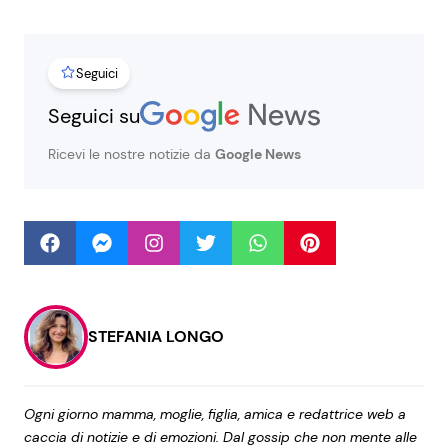
Seguici
Seguici
Seguici su
Ricevi le nostre notizie da
Google News
Info
Chi siamo
Disclaimer e Privacy
Redazione
Contattaci
STEFANIA LONGO
Pubblicità
Privacy Policy
Ogni giorno mamma, moglie, figlia, amica e redattrice web a
caccia di notizie e di emozioni. Dal gossip che non mente alle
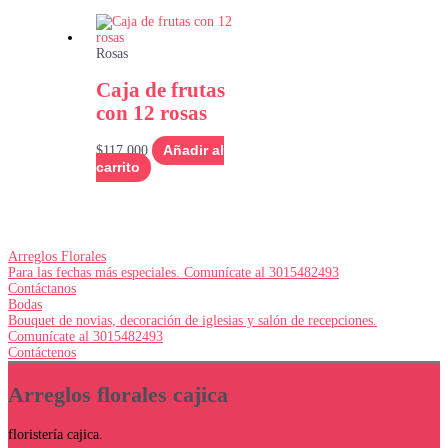
Rosas
Caja de frutas
con 12 rosas
$
117,000
Añadir al
carrito
Arreglos Florales
Para las fechas más especiales. Comunícate al 3015482493
Contáctanos
Bodas
Bouquet de novias, decoración de iglesias y salón de recepciones.
Comunícate al 3015482493
Contáctenos
Arreglos florales cajica
floristería cajica.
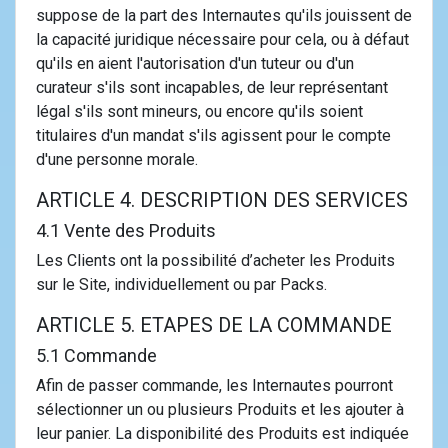
suppose de la part des Internautes qu'ils jouissent de
la capacité juridique nécessaire pour cela, ou à défaut
qu'ils en aient l'autorisation d'un tuteur ou d'un
curateur s'ils sont incapables, de leur représentant
légal s'ils sont mineurs, ou encore qu'ils soient
titulaires d'un mandat s'ils agissent pour le compte
d'une personne morale.
ARTICLE 4. DESCRIPTION DES SERVICES
4.1 Vente des Produits
Les Clients ont la possibilité d’acheter les Produits
sur le Site, individuellement ou par Packs.
ARTICLE 5. ETAPES DE LA COMMANDE
5.1 Commande
Afin de passer commande, les Internautes pourront
sélectionner un ou plusieurs Produits et les ajouter à
leur panier. La disponibilité des Produits est indiquée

Task brief
Your answer should be each line from the entries that includes the string "notizie".

Expected output
Ricevi le nostre notizie da
caccia di notizie e di emozioni. Dal gossip che non mente alle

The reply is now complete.